Esther McVey claimed the policy, which forces women who have been raped to provide details of their experience in order to claim benefits for a third child, was providing “extra help” for rape victims by offering them “an opportunity to talk”.
The Tory MP made the comments when appearing before a Holyrood committee on April 16th.
The remarks were slammed by First Minister Nicola Sturgeon who described them as “outrageous”. The comments caused widespread anger and appeared on several newspaper front pages.
Marion Nisbet, secretary of campaign group Disabled People Against the Cuts Glasgow, was escorted out by police after McVey made her remarks.
Outside parliament, the campaigner said: “I’m not often speechless, but for her to think that some women are going to be assisted by being put through that horrendous system…
“The truth of the matter is that there’s a lot of women in relationships who are abused who are so frightened of their abuser that they will not speak out.
“For her to sit in their and say that basically getting your money taken off you is doing you a favour is just vile.”
However when a report of the episode was broadcast on Reporting Scotland later that evening, McVey’s remarks were missing from the item. Viewers heard McVey’s initial response to Green MSP Alison Johnstone before the video was abruptly cut.

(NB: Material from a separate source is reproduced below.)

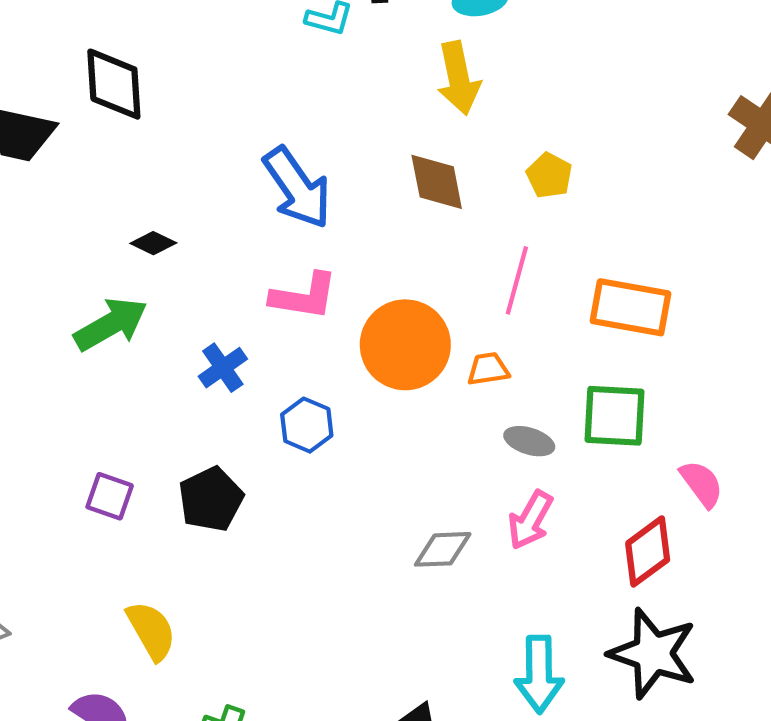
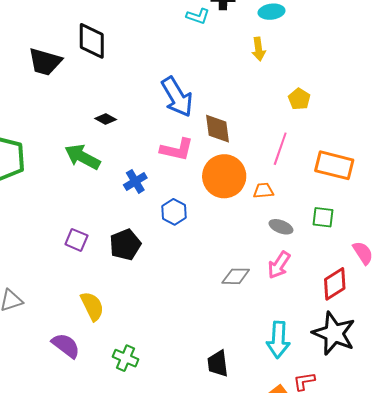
yellow arrow: (459, 78) -> (259, 49), size x0.7
brown diamond: (437, 182) -> (218, 129), moved
green arrow: (111, 324) -> (82, 157), turned -126
green square: (614, 416) -> (323, 217), size x0.7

The broadcast led to a complaint being submitted to the BBC, which read:
“The ‘Rape Clause’ comments from Esther McVey were clearly the most newsworthy aspect of her entire appearance, yet they were edited out of the programme.
“So controversial were the comments that First Minister Nicola Sturgeon called them ‘outrageous’. Several journalists made clear their own shock at the nature of the comments which made front page news on several newspapers.
“The comments from Esther McVey should not have been edited out of the programme given other far less newsworthy comments were broadcast.”
However in a statement in response to the complaint, the Editor of Reporting Scotland insisted the item had been “fair and accurate”, before adding: “This was a report on the proceedings of a parliamentary committee taking evidence and the views of the First Minister and individual journalists are therefore not necessarily relevant to this particular report.
“You regard the comments which were not included as “clearly the most newsworthy aspect of her entire appearance”. I do not agree. Similarly I differ from your view that ‘other far less newsworthy comments were broadcast’. ”
The claim from the BBC official that McVey’s comments were not the most newsworthy aspect of her appearance are at odds with an online article published by the BBC itself which highlighted McVey’s description of the ‘Rape Clause’ as an ‘opportunity’ in the headline.
Indyref2 understands that the complaint will be pursued to the next stage of the BBC complaints process.